Die das Kunstprojekt begleitende Ausstellung „Gier frisst: Vertrauen“ ist noch bis Donnerstag, 31. Juli, werktags von 14 bis 19 Uhr in der Katharinenkirche zu sehen.

Die Finissage ist donnerstags um 18 Uhr.
Ralf Kopp zeigt hier weitere Kunstobjekte, die sich mit dem Verhältnis des Menschen zu Geld auseinandersetzen. (prhw)

Die Ein-Cent-Stücke bildeten die jeweils einen Meter hohen und einen halben Meter breiten Buchstaben. Kopp wollte mit dieser Kunstaktion die Verführbarkeit von Passanten testen. Er habe vorher keine genaue Vorstellung von dem gehabt, was passieren könne, sagt er. Das Projekt sollte testen, ob „Vertrauen“ stärker sei als die Gier nach Geld.

Eine Kamera dokumentierte den gesamten Zeitraum. Sie sei allerdings so platziert gewesen, dass keiner der Passanten zu identifizieren sei. So konnte Kopp nachvollziehen, dass sich auch augenscheinlich Gutsituierte bedienten. „Ich durfte wesentlich mehr positive Erfahrungen machen als negative“, resümiert der Künstler trotzdem. Denn obwohl das Geld schon nach 14 Stunden weg war, konnte er auch gute Taten beobachten.

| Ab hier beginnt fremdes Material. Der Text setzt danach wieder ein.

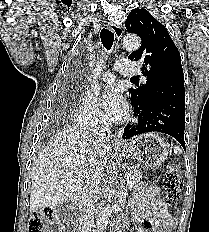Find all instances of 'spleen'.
I'll use <instances>...</instances> for the list:
<instances>
[{
	"label": "spleen",
	"mask_w": 209,
	"mask_h": 232,
	"mask_svg": "<svg viewBox=\"0 0 209 232\" xmlns=\"http://www.w3.org/2000/svg\"><path fill=\"white\" fill-rule=\"evenodd\" d=\"M174 153L179 155V154L182 153V150L180 149V147L175 146V147H174Z\"/></svg>",
	"instance_id": "3e777b00"
}]
</instances>
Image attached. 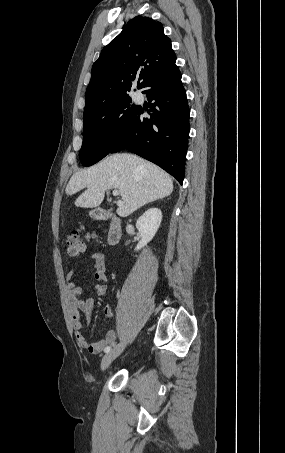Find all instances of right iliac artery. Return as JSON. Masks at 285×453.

So hätten Passanten Münzen dazugelegt – sogar noch spät nachts. Den Großteil des Geldes haben vier Jugendliche abgeräumt. Allerdings steckten sie es nicht in die eigene Tasche, sondern in die Plastiktüte eines Obdachlosen. „Er hat es nötiger gebraucht als wir“, fanden sie.
„Ich bin sehr stolz auf euch und tief berührt“, sagte Kopp zu Elisha und Niclas, zwei der vier Jugendlichen, mit denen er sich daraufhin traf. Ihre Geschichte: Sie waren in besagter Nacht in der Stadt unterwegs. Der Obdachlose sprach sie an und fragte nach Geld. Kurze Zeit später fanden sie die Cent-Stücke vor der Kirche. Die Jugendlichen holten den Mann und halfen ihm, das Geld einzusammeln. Dieser kündigte an, dass er mit anderen Bedürftigen teilen wolle.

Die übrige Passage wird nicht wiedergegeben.